Perhaps more importantly, ISO 9001 Certification is used extensively in Europe as a condition of acceptance of a manufacturer's product or as a means of recognition of the manufacturer's credibility. It is important to note that a manufacturer with a quality system in place (such as ISO 9001 QMS) should not automatically assume that his or her products are CE compliant because of the quality system alone. The appropriate New Approach Directive(s) will prescribe the correct and full route to conformity assessment.
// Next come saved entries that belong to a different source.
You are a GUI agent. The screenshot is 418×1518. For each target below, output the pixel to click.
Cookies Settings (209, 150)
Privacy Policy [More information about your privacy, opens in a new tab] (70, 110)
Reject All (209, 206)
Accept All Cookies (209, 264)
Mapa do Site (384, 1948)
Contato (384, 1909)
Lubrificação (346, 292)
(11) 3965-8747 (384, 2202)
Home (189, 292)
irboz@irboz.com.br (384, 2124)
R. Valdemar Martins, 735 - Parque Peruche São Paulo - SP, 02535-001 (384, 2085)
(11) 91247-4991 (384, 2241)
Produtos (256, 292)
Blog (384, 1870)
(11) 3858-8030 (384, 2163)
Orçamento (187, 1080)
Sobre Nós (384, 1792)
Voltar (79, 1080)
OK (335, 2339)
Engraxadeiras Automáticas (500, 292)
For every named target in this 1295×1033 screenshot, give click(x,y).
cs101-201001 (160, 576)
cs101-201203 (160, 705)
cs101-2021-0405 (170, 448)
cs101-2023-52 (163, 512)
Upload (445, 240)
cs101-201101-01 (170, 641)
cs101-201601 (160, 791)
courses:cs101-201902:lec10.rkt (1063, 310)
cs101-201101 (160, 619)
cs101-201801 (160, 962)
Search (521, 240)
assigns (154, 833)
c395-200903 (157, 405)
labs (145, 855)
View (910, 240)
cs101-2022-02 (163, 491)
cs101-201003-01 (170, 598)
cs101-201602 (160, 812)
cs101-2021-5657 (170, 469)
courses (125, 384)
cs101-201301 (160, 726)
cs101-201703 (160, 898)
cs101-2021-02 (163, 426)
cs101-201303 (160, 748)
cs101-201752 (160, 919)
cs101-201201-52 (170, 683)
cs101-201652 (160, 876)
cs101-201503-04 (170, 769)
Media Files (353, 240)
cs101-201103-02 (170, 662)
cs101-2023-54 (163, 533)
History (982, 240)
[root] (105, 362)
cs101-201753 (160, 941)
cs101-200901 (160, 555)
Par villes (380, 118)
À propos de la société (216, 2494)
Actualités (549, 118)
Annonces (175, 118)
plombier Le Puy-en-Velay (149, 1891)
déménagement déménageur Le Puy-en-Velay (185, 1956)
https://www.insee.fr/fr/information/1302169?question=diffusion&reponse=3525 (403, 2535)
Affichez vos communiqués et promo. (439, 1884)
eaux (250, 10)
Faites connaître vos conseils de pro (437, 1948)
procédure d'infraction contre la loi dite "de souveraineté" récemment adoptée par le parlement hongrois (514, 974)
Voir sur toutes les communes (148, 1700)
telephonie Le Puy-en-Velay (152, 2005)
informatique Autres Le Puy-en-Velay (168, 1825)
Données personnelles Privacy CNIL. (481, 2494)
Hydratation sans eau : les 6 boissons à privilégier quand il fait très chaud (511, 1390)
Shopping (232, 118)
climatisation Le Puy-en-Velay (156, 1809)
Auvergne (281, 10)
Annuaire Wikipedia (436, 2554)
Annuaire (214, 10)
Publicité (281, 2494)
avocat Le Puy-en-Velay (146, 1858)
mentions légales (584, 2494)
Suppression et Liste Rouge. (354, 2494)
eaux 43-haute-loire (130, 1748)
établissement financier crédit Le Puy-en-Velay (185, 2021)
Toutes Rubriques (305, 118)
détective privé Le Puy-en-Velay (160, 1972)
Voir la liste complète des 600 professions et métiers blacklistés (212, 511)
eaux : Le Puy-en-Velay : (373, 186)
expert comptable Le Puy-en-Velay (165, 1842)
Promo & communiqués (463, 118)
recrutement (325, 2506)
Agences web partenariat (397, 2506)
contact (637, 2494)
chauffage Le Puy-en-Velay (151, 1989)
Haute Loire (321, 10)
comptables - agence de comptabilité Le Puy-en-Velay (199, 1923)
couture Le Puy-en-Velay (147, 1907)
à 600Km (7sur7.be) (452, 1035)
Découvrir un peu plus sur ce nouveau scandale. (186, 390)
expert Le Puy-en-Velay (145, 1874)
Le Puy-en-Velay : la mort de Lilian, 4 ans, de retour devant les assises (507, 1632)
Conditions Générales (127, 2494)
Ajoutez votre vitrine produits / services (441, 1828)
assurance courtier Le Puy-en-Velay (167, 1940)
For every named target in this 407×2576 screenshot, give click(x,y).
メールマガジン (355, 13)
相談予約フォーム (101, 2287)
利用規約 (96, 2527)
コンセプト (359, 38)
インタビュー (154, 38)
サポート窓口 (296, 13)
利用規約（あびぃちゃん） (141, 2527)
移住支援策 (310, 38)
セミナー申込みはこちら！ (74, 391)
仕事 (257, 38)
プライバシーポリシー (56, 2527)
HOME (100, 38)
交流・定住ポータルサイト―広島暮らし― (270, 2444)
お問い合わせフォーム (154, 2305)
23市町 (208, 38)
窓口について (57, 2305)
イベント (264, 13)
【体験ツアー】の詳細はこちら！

The CE Mark, which is affixed to a product or its packaging, is considered proof that a product has met the requirements of the harmonized European standard, or directive. “CE” refers to Communauté Européen. Translated from the French, this literally means European Community. The European Commission, which administers the program, describes the CE Mark as a “passport” for goods to be sold freely within the internal European market. It is required by law if the product falls under one of the New Approach Directives. It is not a quality mark, nor is it a mark for consumers. Intended for Member State authorities, it is the visible sign to those authorities that your product is in compliance with the New Approach Directives. All manufacturers are required to affix the CE mark to products that are governed by New Approach Directives. CE marking on a product indicates to all authorities that the product is in compliance with the essential health and safety requirements of all directives that apply to the product.

The first step to compliance is determining which directives apply to the product. A product may be regulated by more than one directive. The CE mark does not disclose which directive(s) or standards apply to the product, nor will it indicate the method of conformity assessment used to bring the product into compliance. This information is provided by other accompanying documents, such as the Declaration of Conformity. The Manufacturer or the Authorized Representative affixes the CE marking to the product. It is not affixed by a Notified Body.

2006/95/EEC

An Authorized Representative is the person appointed by the manufacturer and delegated to act on his or her behalf in carrying out certain tasks required by a New Approach Directive. This Authorized Representative must be established inside the European Union and available to Member State Authorities. The manufacturer, however, is ultimately responsible for the actions carried out by the Authorized Representative.

Manufacturers established outside the European Union are not necessarily required to have an Authorized Representative in the European Union. There are exceptions, however. Manufacturers who do not have a registered place of business in a Member State and whose products are governed by the Directives for Medical Devices, Active Implantable Devices and In-vitro Diagnostic Devices, must appoint an Authorized Representative established within the European Union.

The delegation of tasks from the manufacturer to the authorized representative should be arranged by contract.

Depending on the conformity assessment procedure and the directive, the following tasks can be delegated to the Authorized Representative. He or she can:

• Declare that the product complies with the requirements;

• Affix the CE marking;

• Draw up and sign the Declaration of Conformity; and

• Keep the Declaration of Conformity available for national surveillance authorities.